• Obéissance

    La Balance de la Justice

     

    « Donc il faut obéir » Guillaume de St Thierry (Ndt : cf le document précédent : Liberté)
    Esclave de la chair aveuglé par son véritable bien, l’homme doit commencer par pratiquer, dans la foi pure, ce qu'on appelle l’obéissance de nécessité.

    C'est-à-dire, l’obéissance où tout est abandonné aux mains de ceux auxquels le Christ a remis l’autorité dans son Église, qui est l’ensemble des baptisés et non une structure administrative, pour nous conduire dans la vérité.

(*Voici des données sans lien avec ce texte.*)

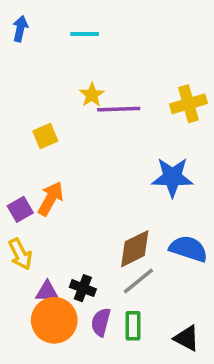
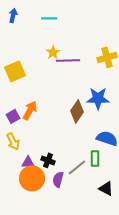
yellow square: (45, 136) -> (15, 71), moved, size x1.5
brown diamond: (135, 249) -> (77, 111), moved, turned -30
gray line: (138, 281) -> (77, 167), moved
green rectangle: (133, 326) -> (95, 158), moved

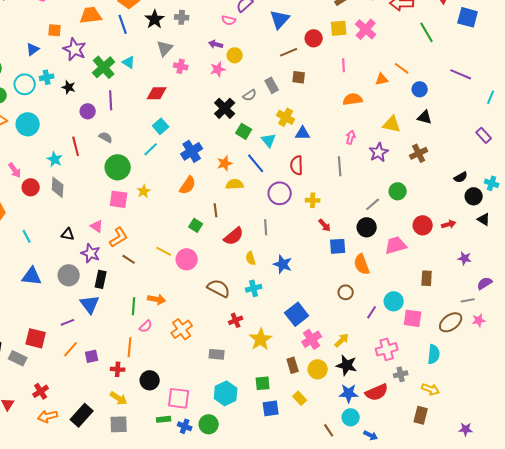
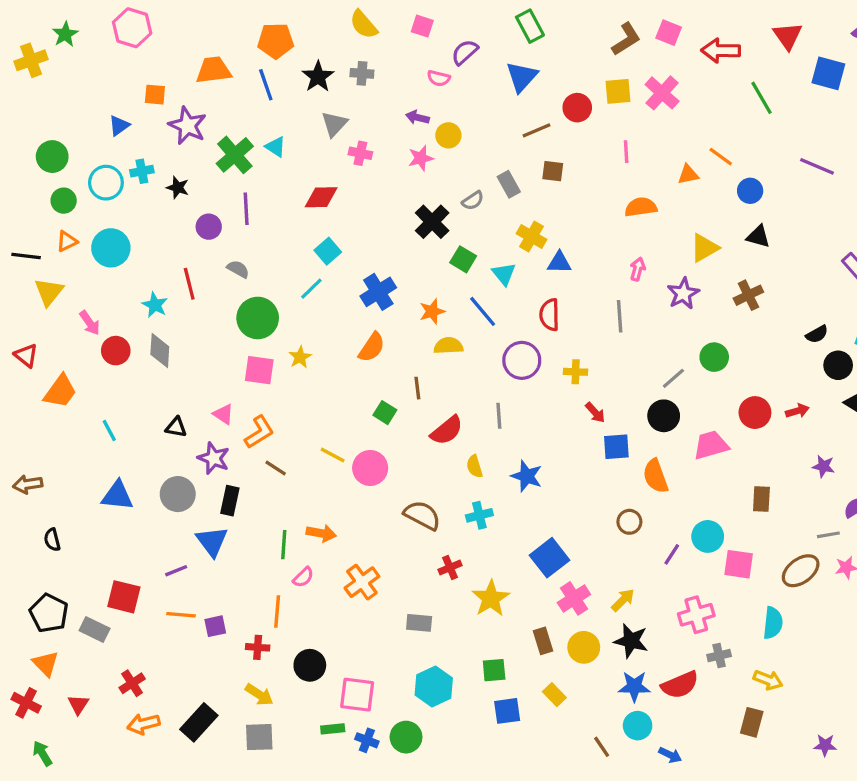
yellow triangle: (392, 124) -> (704, 248), turned -42
orange line: (71, 349) -> (181, 615), turned 54

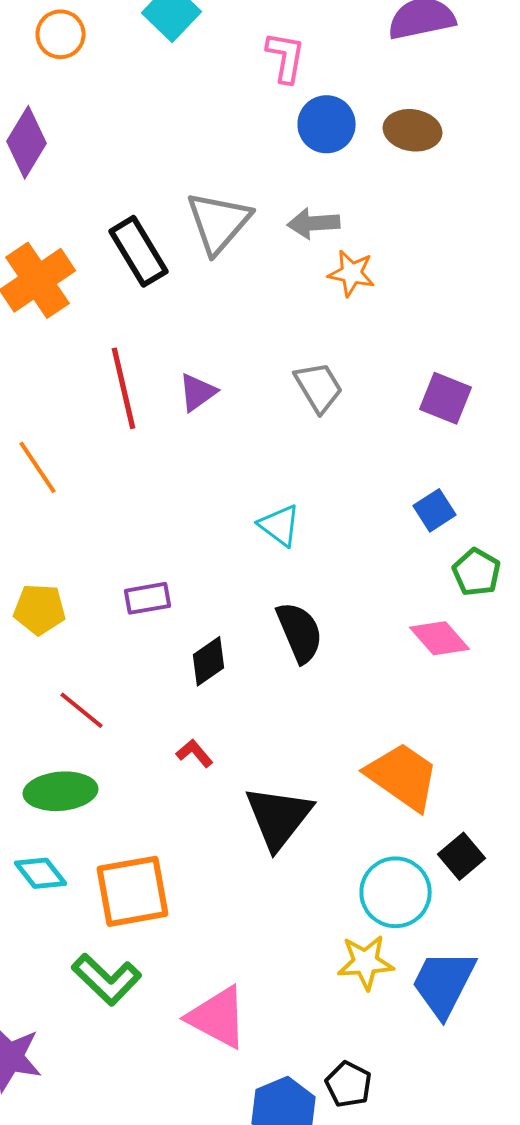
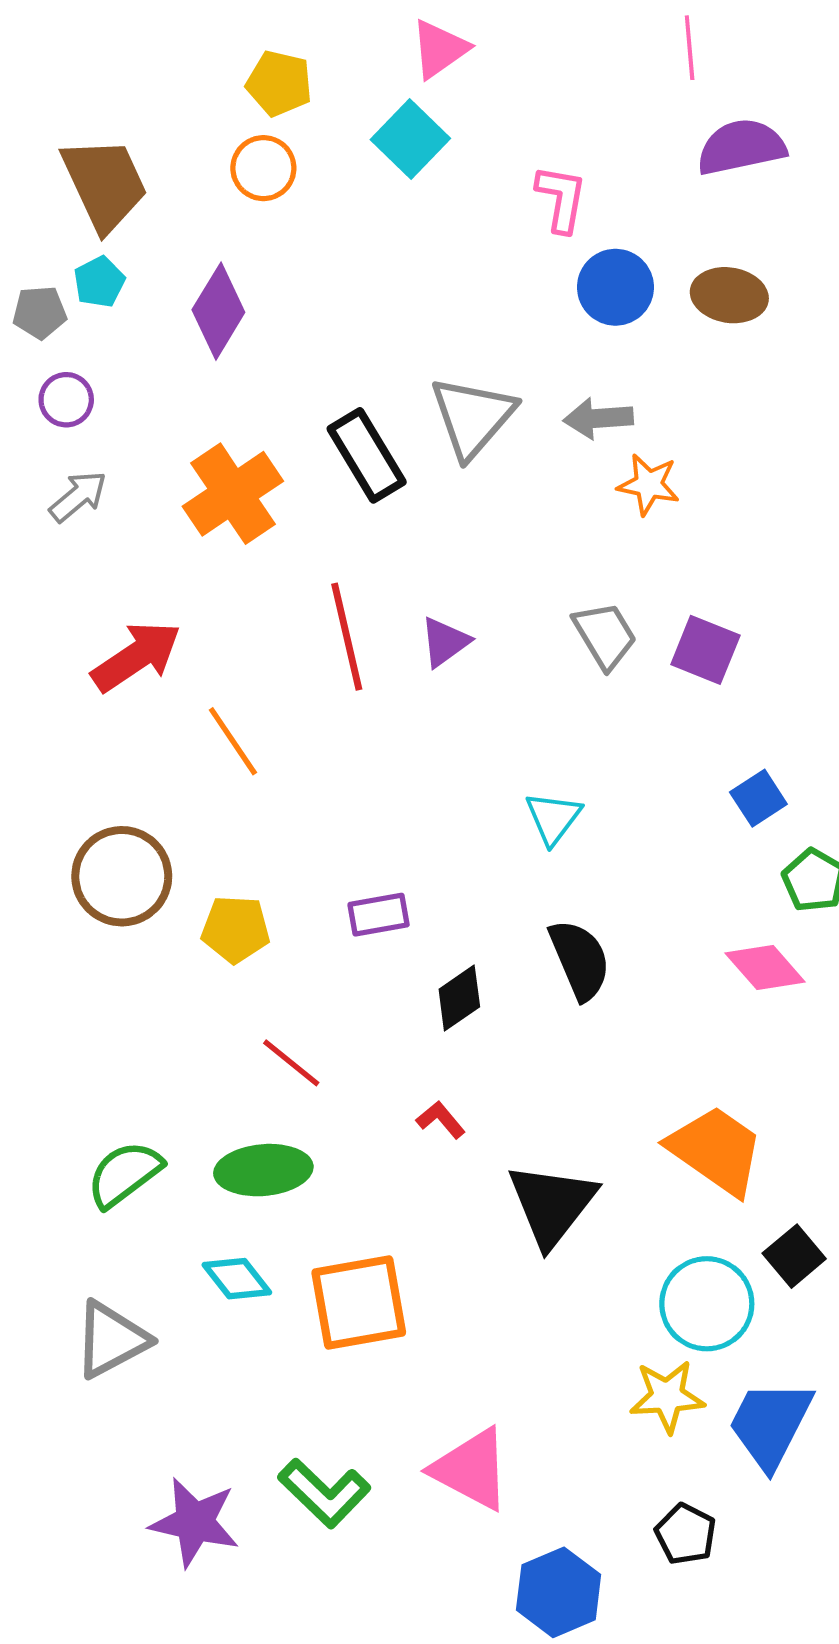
purple square: (446, 398) -> (705, 650), moved
cyan triangle: (280, 525) -> (553, 818), turned 30
green L-shape: (106, 979) -> (324, 1493), moved
black pentagon: (348, 1084) -> (686, 1534), moved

Par le fait même qu’il exercera cette foi, en pratiquant l’obéissance, le « fidèle » parviendra peu à peu à une croissante intelligence de la foi.

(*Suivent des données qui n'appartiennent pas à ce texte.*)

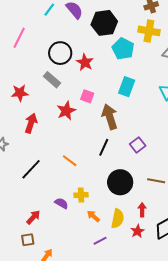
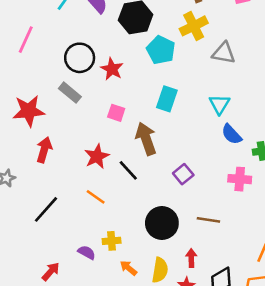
yellow cross: (149, 31) -> (194, 26), turned -35
red star: (20, 93) -> (29, 111), size x1.4
red star: (66, 111) -> (97, 156), moved
black line: (104, 147) -> (128, 170), moved, turned -66

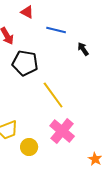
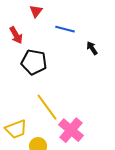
red triangle: (27, 12) -> (36, 11), turned 40
yellow line: (53, 95) -> (47, 107), moved

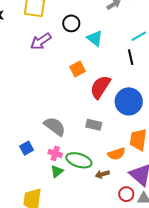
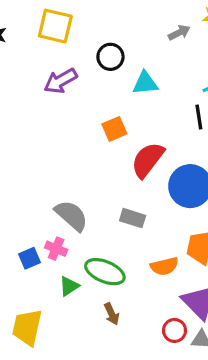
cyan triangle: (95, 38) -> (145, 83), turned -48
blue square: (27, 148) -> (30, 258), moved
pink cross: (55, 153) -> (56, 249), moved
brown arrow: (102, 174) -> (112, 314), moved, turned -104

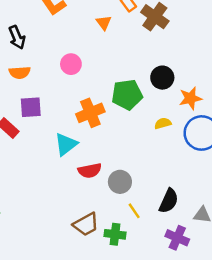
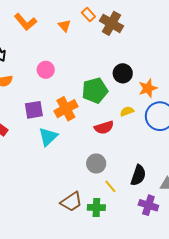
orange triangle: (104, 23) -> (64, 26), moved
purple square: (31, 107) -> (34, 110), moved
red semicircle: (90, 171) -> (104, 127), moved

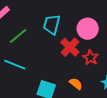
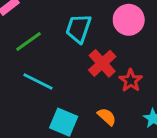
pink circle: (88, 29) -> (129, 20), moved
cyan line: (15, 65) -> (38, 82), moved

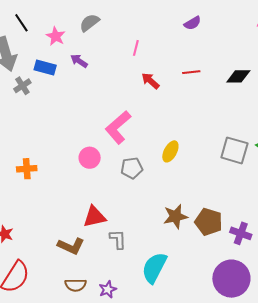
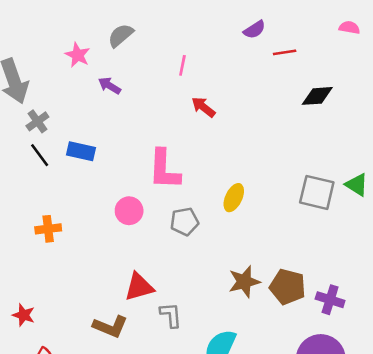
black line: (21, 23) -> (40, 155), moved
blue rectangle: (45, 67) -> (81, 151), moved
red line: (191, 72) -> (285, 52), moved
pink L-shape: (118, 127) -> (164, 169), turned -44

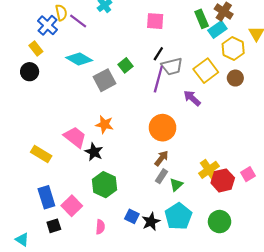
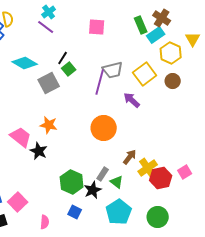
purple line: (78, 21) -> (46, 27), moved
black line: (158, 54) -> (63, 58), moved
brown arrow: (161, 158) -> (130, 157), moved
green hexagon: (104, 185) -> (72, 182), moved
green triangle: (176, 185) -> (117, 182), turned -40
black star: (151, 222) -> (93, 190), moved

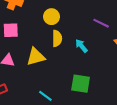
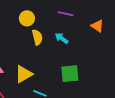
purple line: (101, 23) -> (66, 14), moved
yellow triangle: (36, 57) -> (24, 74), moved

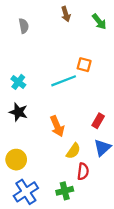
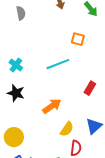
orange square: (84, 65) -> (78, 39), moved
red rectangle: (98, 121) -> (90, 88), moved
orange arrow: (57, 126) -> (52, 106), turned -102

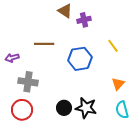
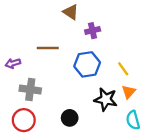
purple cross: (84, 20) -> (93, 31), moved
yellow line: (113, 46) -> (123, 69), moved
black star: (86, 108) -> (106, 99), moved

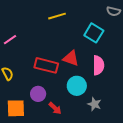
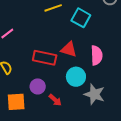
cyan square: (94, 33) -> (81, 18), moved
gray star: (94, 104) -> (94, 94), size x1.5

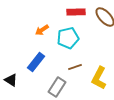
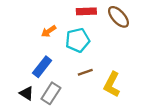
black triangle: (11, 80) -> (27, 93), moved
gray rectangle: (57, 87) -> (51, 93), moved

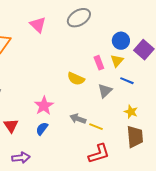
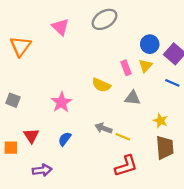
blue line: (127, 81) -> (172, 83), moved
gray triangle: (105, 91) -> (132, 98), turned 49
pink star: (44, 106) -> (61, 102), moved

    Alors son obéissance de simplement passive, droite mais contrainte, deviendra un dévouement vraiment intériorisé ; il n’obéira plus sans comprendre, mais il obéira au contraire parce qu’il comprendra de mieux en mieux le sens de son obéissance. D’une simple obéissance de nécessité il sera passé à l’obéissance de charité. Cela ne veut pas dire qu’il obéira moins, cela veut dire qu’il obéira davantage. A ses supérieurs légitimes, il obéira mieux qu'avant parce qu'il obéira non seulement de toutes ses forces, mais de tout son cœur.

    Sans doute, en ce stade, il distinguera bien mieux qu'avant l’humanité personnelle de ceux qui sont placés au-dessus de lui. Par la suite, il éprouvera dans l’obéissance des difficultés qu’il n’éprouvait pas lorsqu’il obéissait sans réfléchir, étant encore incapable de réflexion.

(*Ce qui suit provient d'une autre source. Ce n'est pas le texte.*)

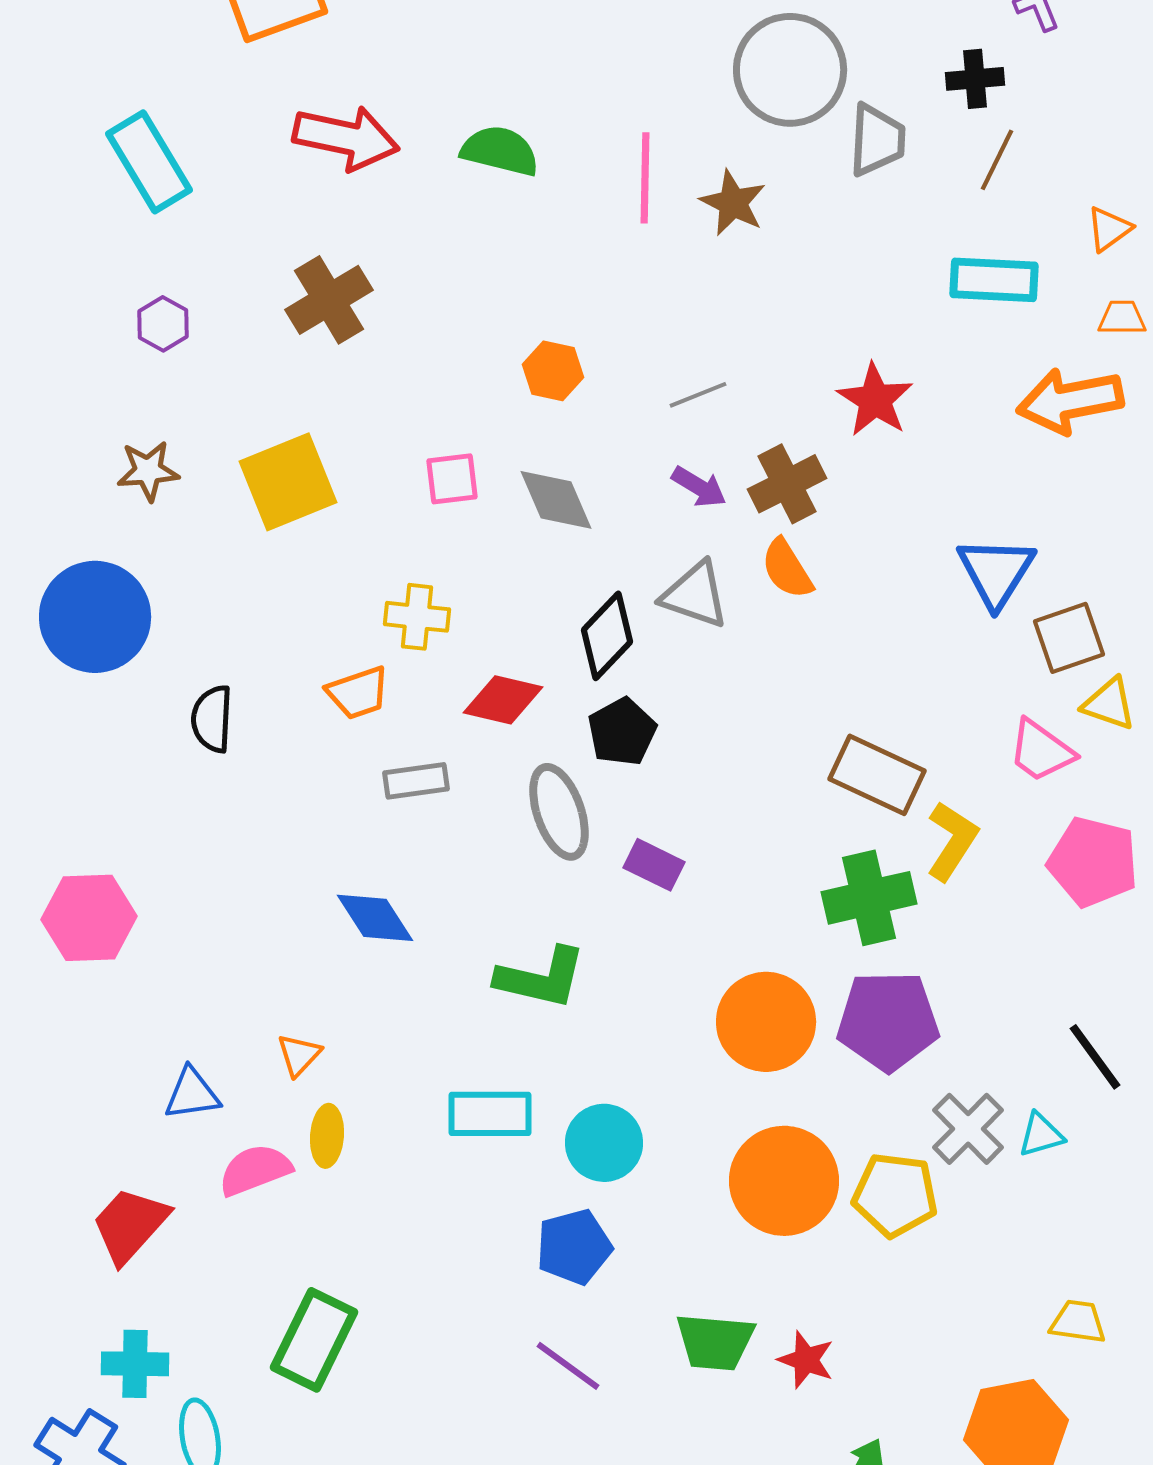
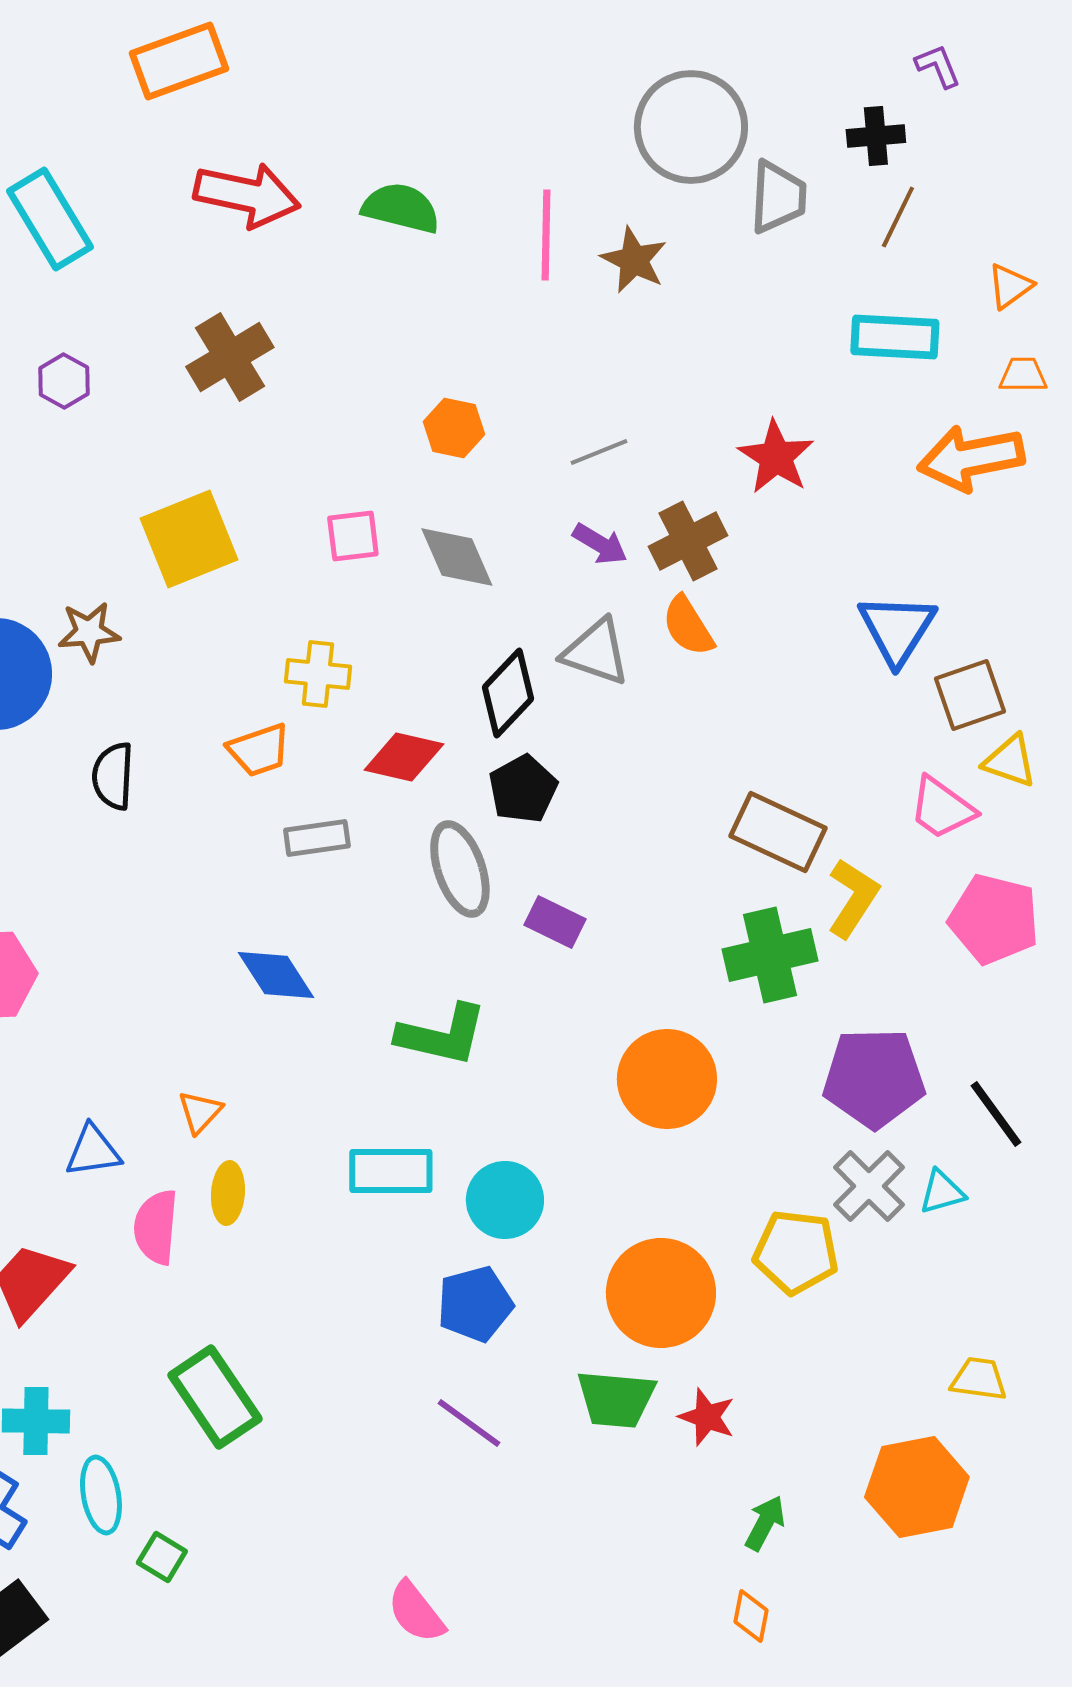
brown star: (148, 471) -> (89, 632), moved
purple pentagon: (888, 1021) -> (874, 1078), moved
pink semicircle: (255, 1170) -> (156, 1227), turned -64
orange circle: (784, 1181) -> (661, 1293), moved
green rectangle: (314, 1340) -> (215, 1397), turned -60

    Dans la mesure même où il sera devenu capable de juger des choses de Dieu, non seulement ce sera son droit, mais son devoir d’informer ses supérieurs des aspects de la réalité qu’il croit avoir vu et qu’eux même étant hommes peuvent ne pas voir ou perdre de vue. Mais ayant tout fait et rien négligé pour cela, si les progrès du fidèle dans les voies de la foi, de l’obéissance, et donc de la véritable liberté, sont authentiques, il se rangera finalement sans murmurer à la décision prise par celui auquel la décision appartient.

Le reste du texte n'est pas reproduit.